The World Health Organization and the World Meteorological Association have suggested that the heat exposure should be taken into consideration in both clinical care and public health programming. Vulnerability will play an additional role in heat-stress susceptibility. Current literature largely refers to heat-susceptible individuals as poor, elderly, young children, minority groups, outdoor workers, individuals with chronic respiratory or cardiovascular disorders, socially isolated individuals, and living in an urban heat island [2
]; notably, pregnant women are not included. However, limited thermoregulatory abilities warrants, dependent on medical care access, the inclusion of pregnant women as a vulnerable class in the face of heat exposure [13
]. Therefore, when considering the exaggerated impacts of heat, pregnant women must also be included as an at-risk class. Vulnerability and warnings should be specified to local context. Heat tolerance and acclimatization may affect the heath of pregnant women and fetuses. The threshold temperature that results in significant effects varies by climate since women in each region have acclimatized to a relative threshold for extreme heat.

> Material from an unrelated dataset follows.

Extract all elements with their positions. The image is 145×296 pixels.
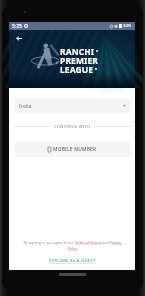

Due to climate change, increasing heat waves are likely unavoidable in the coming century. Heat exposure promises to affect population health, such as developing fetuses and pregnant women. We are likely to see an increase in preterm birth, a decrease in birth weight, and an increase in stillbirth rates. After birth, neonates may be susceptible to heat-related morbidity and mortality, though additional research is required. These findings indicate the importance of ongoing public health efforts to combat local effects of climate change.